Exercise instructions:
Transcribe the lines exactly, beginning with the one that contains "100 g de sucre" and ending with the final line of the records. Do not transcribe pictures.

Study material:
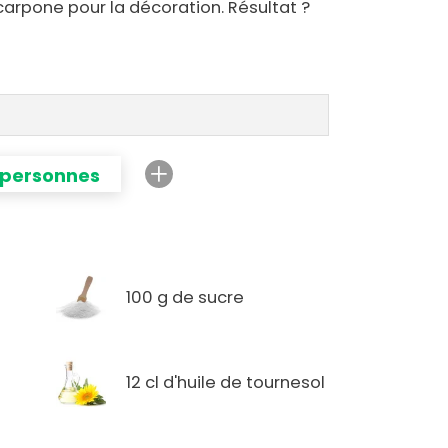
arpone pour la décoration. Résultat ?
 personnes
100 g de sucre
12 cl d'huile de tournesol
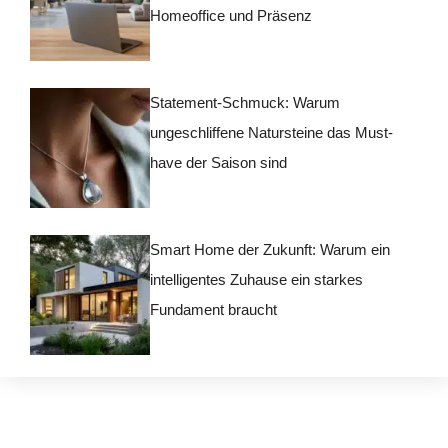
Homeoffice und Präsenz
Statement-Schmuck: Warum
ungeschliffene Natursteine das Must-
have der Saison sind
Smart Home der Zukunft: Warum ein
intelligentes Zuhause ein starkes
Fundament braucht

Task response:
100 g de sucre
12 cl d'huile de tournesol
Homeoffice und Präsenz
Statement-Schmuck: Warum
ungeschliffene Natursteine das Must-
have der Saison sind
Smart Home der Zukunft: Warum ein
intelligentes Zuhause ein starkes
Fundament braucht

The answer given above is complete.